La mostra ospiterà fotografie, disegni e modelli in scala analizzando le particolarità delle case che vennero ricostruite nel corso dei decenni: si tratta principalmente di strutture pensate per il singolo, che si sviluppano in verticale per ottimizzare lo spazio, con all’interno arredi che puntano alla linearità e alla semplicità assoluta. L’architettura esterna è sempre in armonia con quella interna: i materiali impiegati sono molto semplici, le decorazioni estetiche sono quasi inesistenti e la maggior parte dei mobili è progettata per poter essere nascosta dopo il suo utilizzo in modo da non occupare spazio inutile.

Gli elementi della casa non devono, perciò, avere un mero obiettivo decorativo, ma sono tutti funzionali e quindi necessari a rendere la vita di chi vi abita più agevole. I pavimenti stessi sono tutti costruiti per viverci: ci si può dormire, inginocchiarvisi su, mangiare o meditare sfruttando soffici stuoie di seta.

È facile, quindi, percepire la cultura dell’intera comunità giapponese osservando le strutture delle abitazioni in cui vive la gente del posto: ci si addentra in una mentalità diversa da quella occidentale in cui le case non vengono considerate come un bene di lusso da conservare e trasmettere di generazione in generazione, ma come strutture che si adattano ai tempi che cambiano e che quindi possono essere demolite e ricostruite per agevolare le esigenze di chi le sfrutterà.

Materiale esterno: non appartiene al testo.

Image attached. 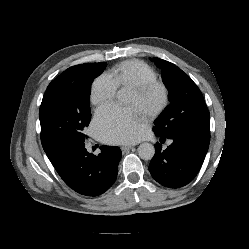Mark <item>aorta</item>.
I'll return each instance as SVG.
<instances>
[{"label": "aorta", "instance_id": "aorta-1", "mask_svg": "<svg viewBox=\"0 0 249 249\" xmlns=\"http://www.w3.org/2000/svg\"><path fill=\"white\" fill-rule=\"evenodd\" d=\"M127 94L124 89H120L117 92V99L119 102L123 103L126 101ZM155 148L152 144L148 142L141 143L138 147V155L143 160H151L154 157Z\"/></svg>", "mask_w": 249, "mask_h": 249}]
</instances>
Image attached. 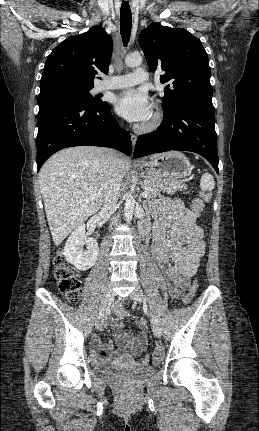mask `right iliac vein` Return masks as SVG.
<instances>
[{
  "mask_svg": "<svg viewBox=\"0 0 259 431\" xmlns=\"http://www.w3.org/2000/svg\"><path fill=\"white\" fill-rule=\"evenodd\" d=\"M114 297H115V293L112 290V288L109 286L105 291L104 299H103L102 305L100 307L99 313H98L97 318H96L95 324H96V327L98 329L102 326L104 319H105V316H106V313H107V310L110 307V305L112 304Z\"/></svg>",
  "mask_w": 259,
  "mask_h": 431,
  "instance_id": "63e3f726",
  "label": "right iliac vein"
}]
</instances>
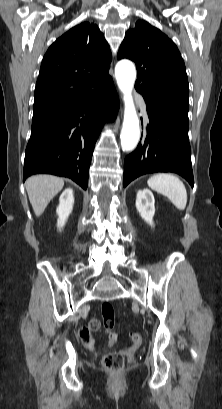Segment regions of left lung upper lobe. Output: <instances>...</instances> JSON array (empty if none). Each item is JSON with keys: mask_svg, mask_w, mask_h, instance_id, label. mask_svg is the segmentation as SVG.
I'll use <instances>...</instances> for the list:
<instances>
[{"mask_svg": "<svg viewBox=\"0 0 222 409\" xmlns=\"http://www.w3.org/2000/svg\"><path fill=\"white\" fill-rule=\"evenodd\" d=\"M118 59L135 62V87L144 98L161 102L182 99L189 105V86L185 64L176 45L146 21H137L127 31Z\"/></svg>", "mask_w": 222, "mask_h": 409, "instance_id": "left-lung-upper-lobe-1", "label": "left lung upper lobe"}]
</instances>
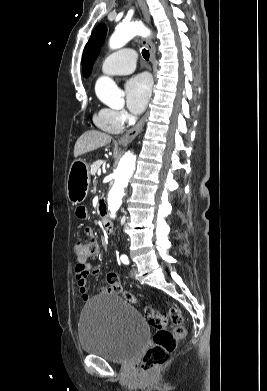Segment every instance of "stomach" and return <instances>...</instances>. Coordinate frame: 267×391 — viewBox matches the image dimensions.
Instances as JSON below:
<instances>
[{"instance_id":"stomach-1","label":"stomach","mask_w":267,"mask_h":391,"mask_svg":"<svg viewBox=\"0 0 267 391\" xmlns=\"http://www.w3.org/2000/svg\"><path fill=\"white\" fill-rule=\"evenodd\" d=\"M90 184L89 165L83 160H75L67 176V197L72 204L82 203Z\"/></svg>"}]
</instances>
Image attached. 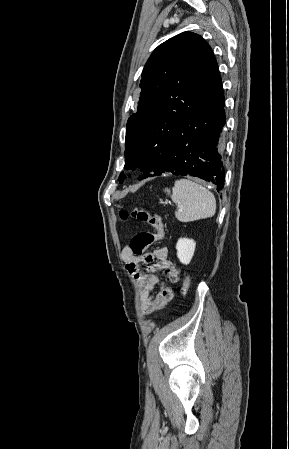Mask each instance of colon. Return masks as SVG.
I'll return each instance as SVG.
<instances>
[{"label": "colon", "instance_id": "1", "mask_svg": "<svg viewBox=\"0 0 289 449\" xmlns=\"http://www.w3.org/2000/svg\"><path fill=\"white\" fill-rule=\"evenodd\" d=\"M121 219H127L128 217H132L137 219L140 222L146 223L151 226L155 232H140L136 234L131 242L130 248L132 252L137 256H147L145 253L146 249L165 238L166 232L161 220V217L157 214H152L148 210L144 208H134L131 211L121 210L120 211ZM190 288V279L186 276L183 279L180 292L182 296H186Z\"/></svg>", "mask_w": 289, "mask_h": 449}]
</instances>
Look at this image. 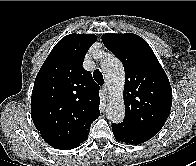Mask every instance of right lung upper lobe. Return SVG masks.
Segmentation results:
<instances>
[{
  "instance_id": "1",
  "label": "right lung upper lobe",
  "mask_w": 196,
  "mask_h": 166,
  "mask_svg": "<svg viewBox=\"0 0 196 166\" xmlns=\"http://www.w3.org/2000/svg\"><path fill=\"white\" fill-rule=\"evenodd\" d=\"M95 35L70 34L52 49L38 72L31 97V116L49 145L82 143L100 115L99 89L82 64Z\"/></svg>"
}]
</instances>
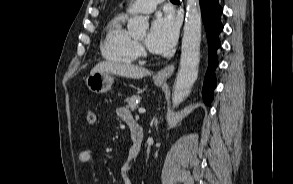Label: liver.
<instances>
[{
    "label": "liver",
    "instance_id": "obj_1",
    "mask_svg": "<svg viewBox=\"0 0 293 184\" xmlns=\"http://www.w3.org/2000/svg\"><path fill=\"white\" fill-rule=\"evenodd\" d=\"M91 72H108L132 79H141L150 74V71L143 67L109 61L96 64Z\"/></svg>",
    "mask_w": 293,
    "mask_h": 184
}]
</instances>
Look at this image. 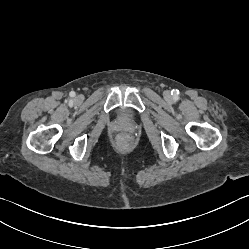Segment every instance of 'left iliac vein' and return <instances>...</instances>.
Wrapping results in <instances>:
<instances>
[{
    "instance_id": "4c4485c4",
    "label": "left iliac vein",
    "mask_w": 249,
    "mask_h": 249,
    "mask_svg": "<svg viewBox=\"0 0 249 249\" xmlns=\"http://www.w3.org/2000/svg\"><path fill=\"white\" fill-rule=\"evenodd\" d=\"M165 98H166V100H168V101H170V100L172 99L169 92H166V93H165Z\"/></svg>"
}]
</instances>
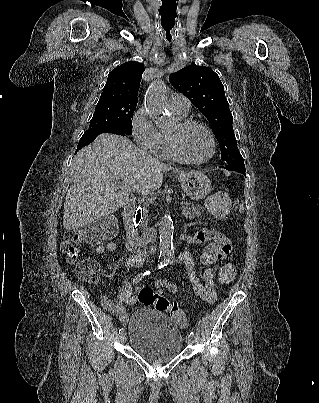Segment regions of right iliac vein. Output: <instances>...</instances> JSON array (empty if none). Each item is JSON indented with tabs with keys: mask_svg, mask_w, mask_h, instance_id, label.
<instances>
[{
	"mask_svg": "<svg viewBox=\"0 0 319 403\" xmlns=\"http://www.w3.org/2000/svg\"><path fill=\"white\" fill-rule=\"evenodd\" d=\"M119 340L121 343H124L126 341V332L123 331L120 336H119Z\"/></svg>",
	"mask_w": 319,
	"mask_h": 403,
	"instance_id": "obj_1",
	"label": "right iliac vein"
}]
</instances>
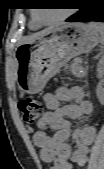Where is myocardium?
<instances>
[{"label": "myocardium", "instance_id": "f54148a6", "mask_svg": "<svg viewBox=\"0 0 104 169\" xmlns=\"http://www.w3.org/2000/svg\"><path fill=\"white\" fill-rule=\"evenodd\" d=\"M70 15V11L67 10L65 13H63L60 17H58L57 19L55 20H52V21H48V22H45V21H42L40 20L36 14L33 15V18L35 19V21L39 24H42V25H50V24H55V23H58V22H61L65 19H67Z\"/></svg>", "mask_w": 104, "mask_h": 169}]
</instances>
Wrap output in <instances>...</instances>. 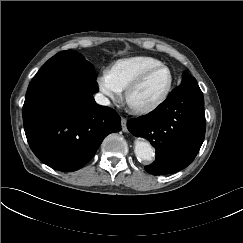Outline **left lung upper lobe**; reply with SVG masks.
I'll return each mask as SVG.
<instances>
[{"label":"left lung upper lobe","instance_id":"left-lung-upper-lobe-1","mask_svg":"<svg viewBox=\"0 0 243 243\" xmlns=\"http://www.w3.org/2000/svg\"><path fill=\"white\" fill-rule=\"evenodd\" d=\"M185 83H197V81L194 77H192L188 73H184L181 84H185Z\"/></svg>","mask_w":243,"mask_h":243}]
</instances>
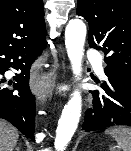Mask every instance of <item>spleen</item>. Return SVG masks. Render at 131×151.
I'll return each instance as SVG.
<instances>
[{"label":"spleen","instance_id":"obj_1","mask_svg":"<svg viewBox=\"0 0 131 151\" xmlns=\"http://www.w3.org/2000/svg\"><path fill=\"white\" fill-rule=\"evenodd\" d=\"M104 133L116 141L119 149H122V151H131V129L130 128L112 127V128L106 129ZM110 150L114 151V148L111 147Z\"/></svg>","mask_w":131,"mask_h":151}]
</instances>
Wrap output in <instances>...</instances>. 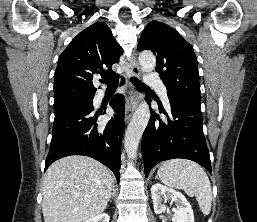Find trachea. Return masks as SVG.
I'll return each instance as SVG.
<instances>
[{
	"label": "trachea",
	"instance_id": "1",
	"mask_svg": "<svg viewBox=\"0 0 257 222\" xmlns=\"http://www.w3.org/2000/svg\"><path fill=\"white\" fill-rule=\"evenodd\" d=\"M102 83L106 84L108 88H114L118 86L119 82V75L114 74L111 76H105L100 80ZM131 82L135 85L138 89H149L147 85H145L142 81H140L136 77L131 78Z\"/></svg>",
	"mask_w": 257,
	"mask_h": 222
}]
</instances>
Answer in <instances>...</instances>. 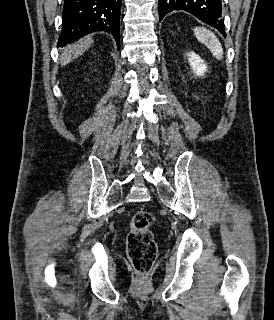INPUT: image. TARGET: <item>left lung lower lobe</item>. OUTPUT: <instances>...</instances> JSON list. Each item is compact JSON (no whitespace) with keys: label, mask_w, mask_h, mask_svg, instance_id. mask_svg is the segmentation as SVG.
I'll list each match as a JSON object with an SVG mask.
<instances>
[{"label":"left lung lower lobe","mask_w":274,"mask_h":320,"mask_svg":"<svg viewBox=\"0 0 274 320\" xmlns=\"http://www.w3.org/2000/svg\"><path fill=\"white\" fill-rule=\"evenodd\" d=\"M158 9L160 21L173 10H184L213 26L226 36L224 21L221 19V0H159Z\"/></svg>","instance_id":"left-lung-lower-lobe-1"}]
</instances>
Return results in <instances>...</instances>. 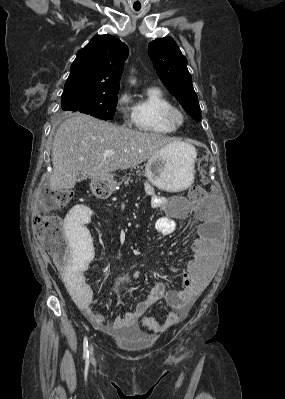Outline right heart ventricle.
<instances>
[{
	"instance_id": "1",
	"label": "right heart ventricle",
	"mask_w": 285,
	"mask_h": 399,
	"mask_svg": "<svg viewBox=\"0 0 285 399\" xmlns=\"http://www.w3.org/2000/svg\"><path fill=\"white\" fill-rule=\"evenodd\" d=\"M171 105V101L161 89L148 88L145 95L133 105L136 129L160 135L173 133L176 128L169 126L163 119L164 110Z\"/></svg>"
}]
</instances>
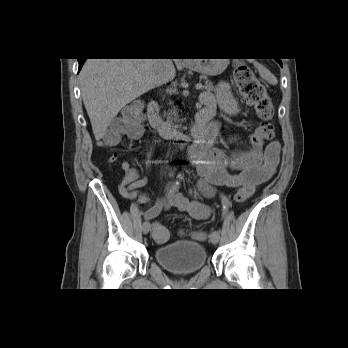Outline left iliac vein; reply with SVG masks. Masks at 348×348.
Returning <instances> with one entry per match:
<instances>
[{
  "label": "left iliac vein",
  "instance_id": "obj_1",
  "mask_svg": "<svg viewBox=\"0 0 348 348\" xmlns=\"http://www.w3.org/2000/svg\"><path fill=\"white\" fill-rule=\"evenodd\" d=\"M219 238H220V235H219V232L214 230L211 232L210 234V241L212 244H217L218 241H219Z\"/></svg>",
  "mask_w": 348,
  "mask_h": 348
}]
</instances>
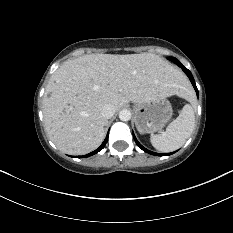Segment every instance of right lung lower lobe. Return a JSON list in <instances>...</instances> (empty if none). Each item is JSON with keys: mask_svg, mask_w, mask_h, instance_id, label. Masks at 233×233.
Segmentation results:
<instances>
[{"mask_svg": "<svg viewBox=\"0 0 233 233\" xmlns=\"http://www.w3.org/2000/svg\"><path fill=\"white\" fill-rule=\"evenodd\" d=\"M107 140H108V134H107V137L105 138V140L103 141V143L101 144V146L98 149H96L95 151H93V152H91V153H89L87 155L80 156V157H89L91 155H94V154L98 153L99 151H101L104 148V146L107 143Z\"/></svg>", "mask_w": 233, "mask_h": 233, "instance_id": "obj_1", "label": "right lung lower lobe"}]
</instances>
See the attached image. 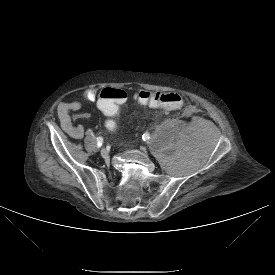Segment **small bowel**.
<instances>
[{
  "mask_svg": "<svg viewBox=\"0 0 275 275\" xmlns=\"http://www.w3.org/2000/svg\"><path fill=\"white\" fill-rule=\"evenodd\" d=\"M103 90L101 91V93ZM96 89L90 88L84 91L83 96L88 101H98L100 94ZM84 107L80 101H63L59 105L60 122L63 129L72 138L80 139L84 136V129L82 126L75 124L71 117L77 118L83 114Z\"/></svg>",
  "mask_w": 275,
  "mask_h": 275,
  "instance_id": "small-bowel-1",
  "label": "small bowel"
}]
</instances>
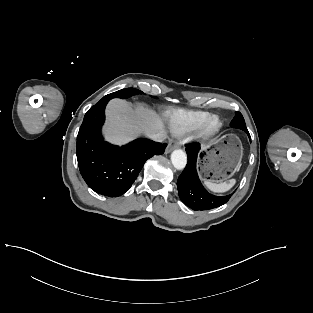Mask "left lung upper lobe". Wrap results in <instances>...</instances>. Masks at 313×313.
<instances>
[{
    "instance_id": "left-lung-upper-lobe-1",
    "label": "left lung upper lobe",
    "mask_w": 313,
    "mask_h": 313,
    "mask_svg": "<svg viewBox=\"0 0 313 313\" xmlns=\"http://www.w3.org/2000/svg\"><path fill=\"white\" fill-rule=\"evenodd\" d=\"M230 126L232 128H238L243 131H248L245 125V120L240 112L235 113L234 119L231 121Z\"/></svg>"
}]
</instances>
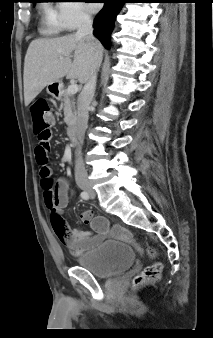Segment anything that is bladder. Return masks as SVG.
<instances>
[{"instance_id": "31cf9c89", "label": "bladder", "mask_w": 213, "mask_h": 338, "mask_svg": "<svg viewBox=\"0 0 213 338\" xmlns=\"http://www.w3.org/2000/svg\"><path fill=\"white\" fill-rule=\"evenodd\" d=\"M76 260L81 268L91 272L95 278L109 279L134 263V253L127 243L100 242Z\"/></svg>"}]
</instances>
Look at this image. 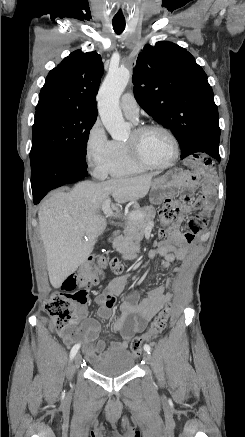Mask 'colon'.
I'll use <instances>...</instances> for the list:
<instances>
[{"label": "colon", "instance_id": "colon-1", "mask_svg": "<svg viewBox=\"0 0 245 437\" xmlns=\"http://www.w3.org/2000/svg\"><path fill=\"white\" fill-rule=\"evenodd\" d=\"M177 212L178 205L170 199L165 200L159 209L161 223L166 225L172 222ZM161 233L165 234V230L162 229ZM107 267L117 274L124 269L116 258L108 259L102 254L91 255L74 273L65 278L60 292L47 301L46 310L58 332L73 338L83 335V326H78L82 317L81 309L89 301V288L97 286L105 279ZM170 313L171 306L166 305L153 320L148 331L132 340L130 349L133 355L139 356L142 352V344L152 340L166 328Z\"/></svg>", "mask_w": 245, "mask_h": 437}]
</instances>
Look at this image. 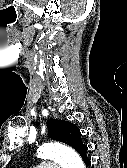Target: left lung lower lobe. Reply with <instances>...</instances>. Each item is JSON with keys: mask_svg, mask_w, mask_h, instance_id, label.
<instances>
[{"mask_svg": "<svg viewBox=\"0 0 127 168\" xmlns=\"http://www.w3.org/2000/svg\"><path fill=\"white\" fill-rule=\"evenodd\" d=\"M87 146L85 144H82L76 151L81 155L84 163L86 164V166H89L91 164L90 159L87 157Z\"/></svg>", "mask_w": 127, "mask_h": 168, "instance_id": "left-lung-lower-lobe-1", "label": "left lung lower lobe"}]
</instances>
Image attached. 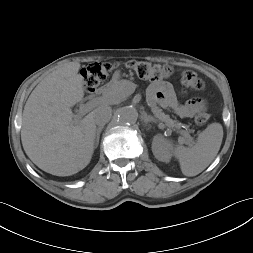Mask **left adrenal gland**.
<instances>
[{"instance_id": "left-adrenal-gland-1", "label": "left adrenal gland", "mask_w": 253, "mask_h": 253, "mask_svg": "<svg viewBox=\"0 0 253 253\" xmlns=\"http://www.w3.org/2000/svg\"><path fill=\"white\" fill-rule=\"evenodd\" d=\"M142 119H143V121H144V123H145L146 126H147L148 123H150V122H152V123H156V122H157L152 116L147 115V114H144V115L142 116Z\"/></svg>"}]
</instances>
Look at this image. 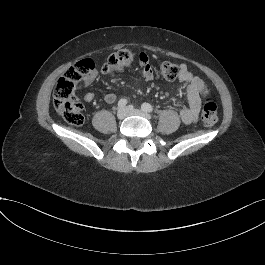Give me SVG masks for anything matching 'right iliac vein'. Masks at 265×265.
Listing matches in <instances>:
<instances>
[{
    "mask_svg": "<svg viewBox=\"0 0 265 265\" xmlns=\"http://www.w3.org/2000/svg\"><path fill=\"white\" fill-rule=\"evenodd\" d=\"M128 115V112L125 108H119L117 111V118L123 120Z\"/></svg>",
    "mask_w": 265,
    "mask_h": 265,
    "instance_id": "1",
    "label": "right iliac vein"
}]
</instances>
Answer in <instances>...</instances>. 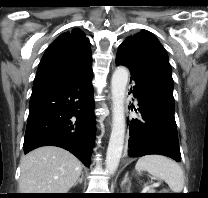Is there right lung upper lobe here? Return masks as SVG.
Instances as JSON below:
<instances>
[{"mask_svg": "<svg viewBox=\"0 0 208 198\" xmlns=\"http://www.w3.org/2000/svg\"><path fill=\"white\" fill-rule=\"evenodd\" d=\"M91 70L92 52L88 38L77 28L63 33L43 55L32 95L69 85Z\"/></svg>", "mask_w": 208, "mask_h": 198, "instance_id": "1", "label": "right lung upper lobe"}]
</instances>
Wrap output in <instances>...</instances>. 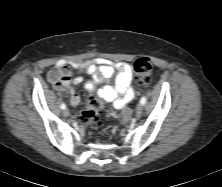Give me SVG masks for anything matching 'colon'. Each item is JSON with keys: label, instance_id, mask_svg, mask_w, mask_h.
Instances as JSON below:
<instances>
[{"label": "colon", "instance_id": "colon-1", "mask_svg": "<svg viewBox=\"0 0 222 187\" xmlns=\"http://www.w3.org/2000/svg\"><path fill=\"white\" fill-rule=\"evenodd\" d=\"M134 72L138 85H149L152 75V64L147 58H140L134 63ZM102 114L103 104L101 99L92 96L80 113L79 119L84 124L97 123Z\"/></svg>", "mask_w": 222, "mask_h": 187}]
</instances>
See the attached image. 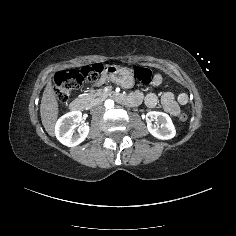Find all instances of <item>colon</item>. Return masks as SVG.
<instances>
[{"label": "colon", "instance_id": "colon-1", "mask_svg": "<svg viewBox=\"0 0 236 236\" xmlns=\"http://www.w3.org/2000/svg\"><path fill=\"white\" fill-rule=\"evenodd\" d=\"M101 64L84 66L79 69L59 71L54 77V87L57 99L61 103L68 101L71 93L84 81H95L102 72ZM135 77L144 84L152 81V71L147 67H138L135 70ZM179 119L185 122L188 119L186 112H181Z\"/></svg>", "mask_w": 236, "mask_h": 236}]
</instances>
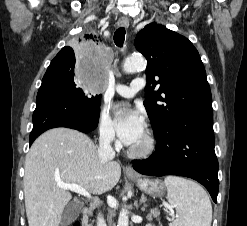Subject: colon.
Instances as JSON below:
<instances>
[{
	"instance_id": "obj_1",
	"label": "colon",
	"mask_w": 247,
	"mask_h": 226,
	"mask_svg": "<svg viewBox=\"0 0 247 226\" xmlns=\"http://www.w3.org/2000/svg\"><path fill=\"white\" fill-rule=\"evenodd\" d=\"M72 226H80V223L76 221L75 223L72 224Z\"/></svg>"
}]
</instances>
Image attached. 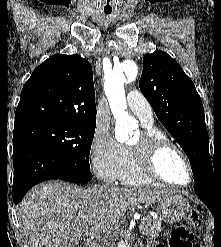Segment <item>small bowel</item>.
<instances>
[{
    "label": "small bowel",
    "mask_w": 221,
    "mask_h": 247,
    "mask_svg": "<svg viewBox=\"0 0 221 247\" xmlns=\"http://www.w3.org/2000/svg\"><path fill=\"white\" fill-rule=\"evenodd\" d=\"M148 247H161V246H158V245H156V246H153V245H149Z\"/></svg>",
    "instance_id": "c3829d8e"
}]
</instances>
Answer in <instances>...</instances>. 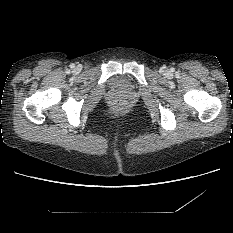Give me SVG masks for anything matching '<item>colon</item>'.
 I'll return each instance as SVG.
<instances>
[{
    "instance_id": "colon-1",
    "label": "colon",
    "mask_w": 233,
    "mask_h": 233,
    "mask_svg": "<svg viewBox=\"0 0 233 233\" xmlns=\"http://www.w3.org/2000/svg\"><path fill=\"white\" fill-rule=\"evenodd\" d=\"M113 111L116 114H124L128 111V102L125 99H117L113 102Z\"/></svg>"
}]
</instances>
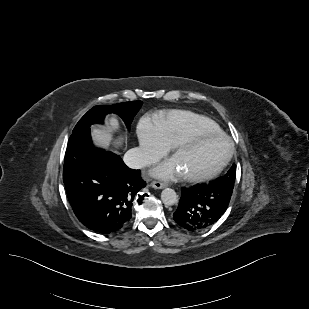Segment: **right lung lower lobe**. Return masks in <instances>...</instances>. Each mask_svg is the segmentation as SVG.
<instances>
[{"instance_id":"obj_1","label":"right lung lower lobe","mask_w":309,"mask_h":309,"mask_svg":"<svg viewBox=\"0 0 309 309\" xmlns=\"http://www.w3.org/2000/svg\"><path fill=\"white\" fill-rule=\"evenodd\" d=\"M63 181L79 221L101 234L128 224L134 197L146 186L140 170L128 168L118 155L92 145L89 127L69 139Z\"/></svg>"}]
</instances>
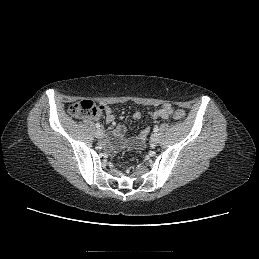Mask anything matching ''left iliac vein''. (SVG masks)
<instances>
[{
    "instance_id": "obj_1",
    "label": "left iliac vein",
    "mask_w": 259,
    "mask_h": 259,
    "mask_svg": "<svg viewBox=\"0 0 259 259\" xmlns=\"http://www.w3.org/2000/svg\"><path fill=\"white\" fill-rule=\"evenodd\" d=\"M150 141L153 144H157L159 142V135L157 133L152 134Z\"/></svg>"
}]
</instances>
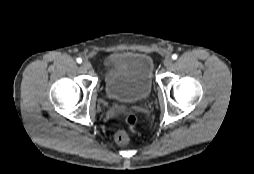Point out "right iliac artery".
Segmentation results:
<instances>
[{
    "label": "right iliac artery",
    "mask_w": 254,
    "mask_h": 174,
    "mask_svg": "<svg viewBox=\"0 0 254 174\" xmlns=\"http://www.w3.org/2000/svg\"><path fill=\"white\" fill-rule=\"evenodd\" d=\"M76 61L80 64L82 62V59L81 58H77Z\"/></svg>",
    "instance_id": "1"
}]
</instances>
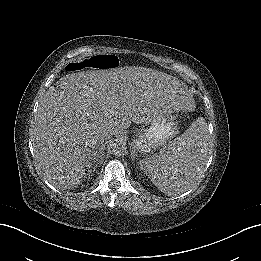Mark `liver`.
I'll list each match as a JSON object with an SVG mask.
<instances>
[{
  "mask_svg": "<svg viewBox=\"0 0 261 261\" xmlns=\"http://www.w3.org/2000/svg\"><path fill=\"white\" fill-rule=\"evenodd\" d=\"M115 80L104 72H81L47 90L39 101L34 128L39 166L68 179L85 178L86 171L92 172L102 153L104 134L126 127V117L123 113H119L123 118L118 117L116 110L126 107L134 96Z\"/></svg>",
  "mask_w": 261,
  "mask_h": 261,
  "instance_id": "1",
  "label": "liver"
}]
</instances>
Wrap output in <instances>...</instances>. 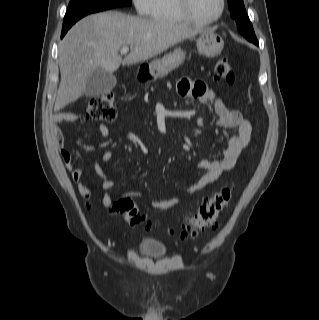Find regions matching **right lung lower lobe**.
Wrapping results in <instances>:
<instances>
[{"instance_id":"right-lung-lower-lobe-1","label":"right lung lower lobe","mask_w":319,"mask_h":320,"mask_svg":"<svg viewBox=\"0 0 319 320\" xmlns=\"http://www.w3.org/2000/svg\"><path fill=\"white\" fill-rule=\"evenodd\" d=\"M68 29H69V28H67V29H63V28H62L61 38L66 34V32L68 31Z\"/></svg>"}]
</instances>
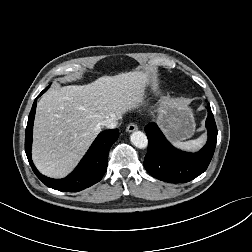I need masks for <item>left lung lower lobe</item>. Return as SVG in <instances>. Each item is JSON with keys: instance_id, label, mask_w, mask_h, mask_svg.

L’esposizione ospiterà, tra l’altro, i lavori dei tanti architetti di fama mondiale che si sono lasciati affascinare dalla cultura della casa giapponese, mettendo a disposizione la propria professionalità per ricercare sempre soluzioni originali e innovative, a partire da Frank Lloyd Wright, passando per i maestri del posto come Kenzo Tange, Toyo Ito, Kazuyo Sejima e Shigeru Ban.

Insomma, la mostra sarà una bella occasione per viaggiare attraverso 25 anni di storia giapponese e, anche se manca ancora un mese, già da adesso è possibile prenotare la visita all’esposizione acquistando online i biglietti sul sito ufficiale del Barbican.